■ **ACTIVITY**: Where the string "Wybór" shows up in a line of the records, copy that line.
__________
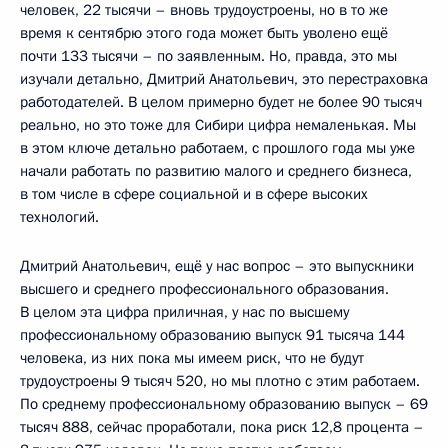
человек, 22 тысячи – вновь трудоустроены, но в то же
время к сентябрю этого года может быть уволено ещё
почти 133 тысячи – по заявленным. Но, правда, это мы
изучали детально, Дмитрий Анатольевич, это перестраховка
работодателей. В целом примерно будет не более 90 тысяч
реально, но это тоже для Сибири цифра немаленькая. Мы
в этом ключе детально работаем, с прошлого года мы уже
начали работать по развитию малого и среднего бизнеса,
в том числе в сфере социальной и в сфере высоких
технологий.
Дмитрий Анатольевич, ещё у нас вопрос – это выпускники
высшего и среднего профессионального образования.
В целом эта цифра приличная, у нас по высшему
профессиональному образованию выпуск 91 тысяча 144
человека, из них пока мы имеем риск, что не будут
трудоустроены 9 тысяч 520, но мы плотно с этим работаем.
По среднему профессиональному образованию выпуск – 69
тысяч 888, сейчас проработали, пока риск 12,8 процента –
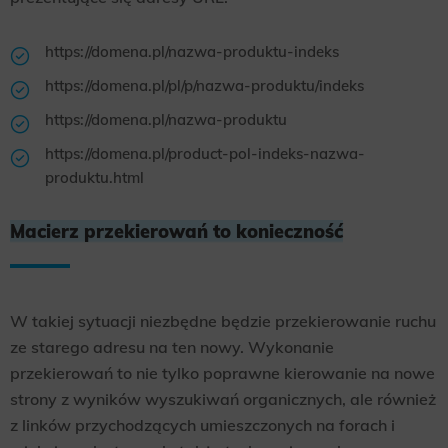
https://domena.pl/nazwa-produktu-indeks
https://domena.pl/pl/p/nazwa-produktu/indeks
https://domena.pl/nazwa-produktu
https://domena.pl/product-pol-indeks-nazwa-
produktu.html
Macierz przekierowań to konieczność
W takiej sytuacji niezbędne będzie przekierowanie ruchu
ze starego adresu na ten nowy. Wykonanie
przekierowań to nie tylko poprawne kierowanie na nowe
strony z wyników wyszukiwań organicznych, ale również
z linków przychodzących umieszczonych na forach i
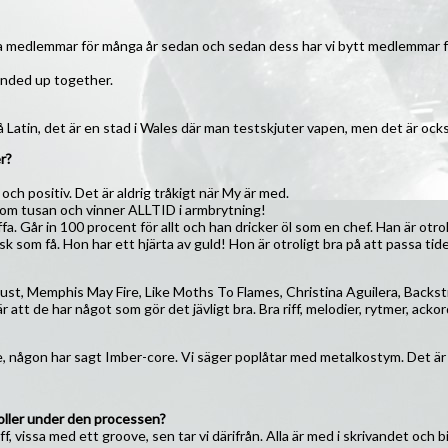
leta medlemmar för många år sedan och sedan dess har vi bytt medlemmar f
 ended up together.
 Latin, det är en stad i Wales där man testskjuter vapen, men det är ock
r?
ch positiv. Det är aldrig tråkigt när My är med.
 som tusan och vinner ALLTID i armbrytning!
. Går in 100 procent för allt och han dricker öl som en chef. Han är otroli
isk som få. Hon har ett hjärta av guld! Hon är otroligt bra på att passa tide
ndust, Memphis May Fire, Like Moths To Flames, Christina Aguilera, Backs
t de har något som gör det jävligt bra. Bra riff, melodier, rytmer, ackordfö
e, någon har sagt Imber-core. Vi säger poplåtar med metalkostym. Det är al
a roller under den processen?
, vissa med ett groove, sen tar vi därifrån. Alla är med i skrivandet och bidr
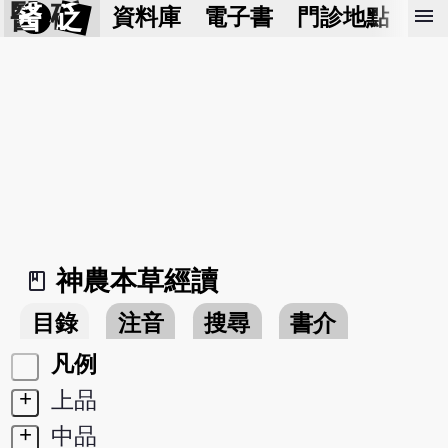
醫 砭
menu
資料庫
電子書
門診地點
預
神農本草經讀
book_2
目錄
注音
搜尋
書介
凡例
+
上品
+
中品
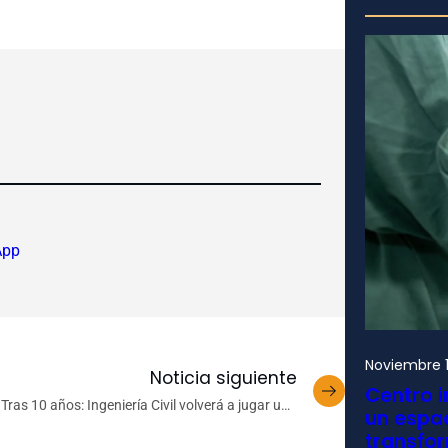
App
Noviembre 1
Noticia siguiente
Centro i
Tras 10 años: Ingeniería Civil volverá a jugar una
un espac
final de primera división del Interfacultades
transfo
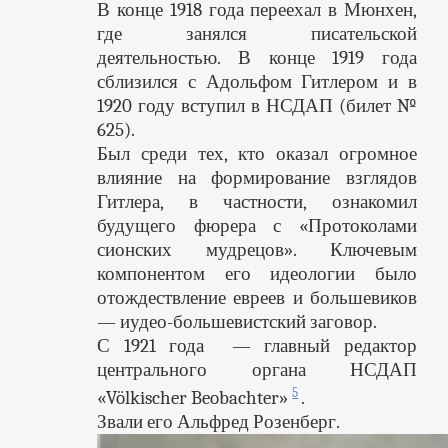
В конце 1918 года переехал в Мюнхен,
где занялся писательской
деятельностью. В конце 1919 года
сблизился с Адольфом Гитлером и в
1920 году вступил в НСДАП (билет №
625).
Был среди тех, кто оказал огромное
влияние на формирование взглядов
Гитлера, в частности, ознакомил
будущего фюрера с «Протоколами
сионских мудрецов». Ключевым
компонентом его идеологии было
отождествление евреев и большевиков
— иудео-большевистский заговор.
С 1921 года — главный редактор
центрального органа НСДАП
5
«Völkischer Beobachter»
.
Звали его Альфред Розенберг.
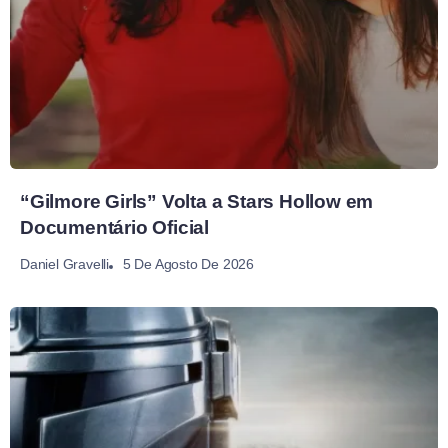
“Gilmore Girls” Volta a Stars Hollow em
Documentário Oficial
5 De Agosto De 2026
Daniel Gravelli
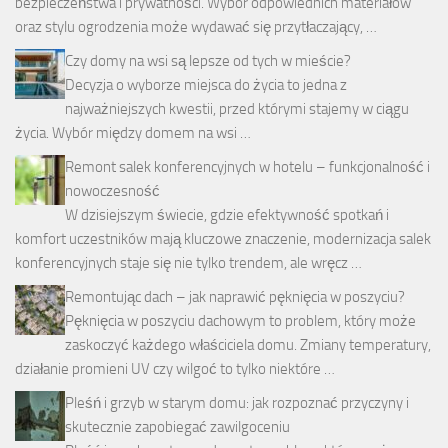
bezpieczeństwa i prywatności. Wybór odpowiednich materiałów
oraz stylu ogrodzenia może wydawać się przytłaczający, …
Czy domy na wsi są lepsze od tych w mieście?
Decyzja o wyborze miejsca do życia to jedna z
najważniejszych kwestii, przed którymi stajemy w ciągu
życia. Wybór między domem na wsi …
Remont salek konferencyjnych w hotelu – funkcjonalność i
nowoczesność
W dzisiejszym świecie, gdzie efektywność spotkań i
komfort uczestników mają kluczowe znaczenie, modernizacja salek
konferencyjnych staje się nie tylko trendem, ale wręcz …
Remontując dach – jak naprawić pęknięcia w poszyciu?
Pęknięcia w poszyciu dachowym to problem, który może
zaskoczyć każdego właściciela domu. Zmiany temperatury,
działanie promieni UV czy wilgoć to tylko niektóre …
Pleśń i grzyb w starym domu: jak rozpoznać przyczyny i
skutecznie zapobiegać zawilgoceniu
__________
■ **REPLY TO THE TASK**:
bezpieczeństwa i prywatności. Wybór odpowiednich materiałów
życia. Wybór między domem na wsi …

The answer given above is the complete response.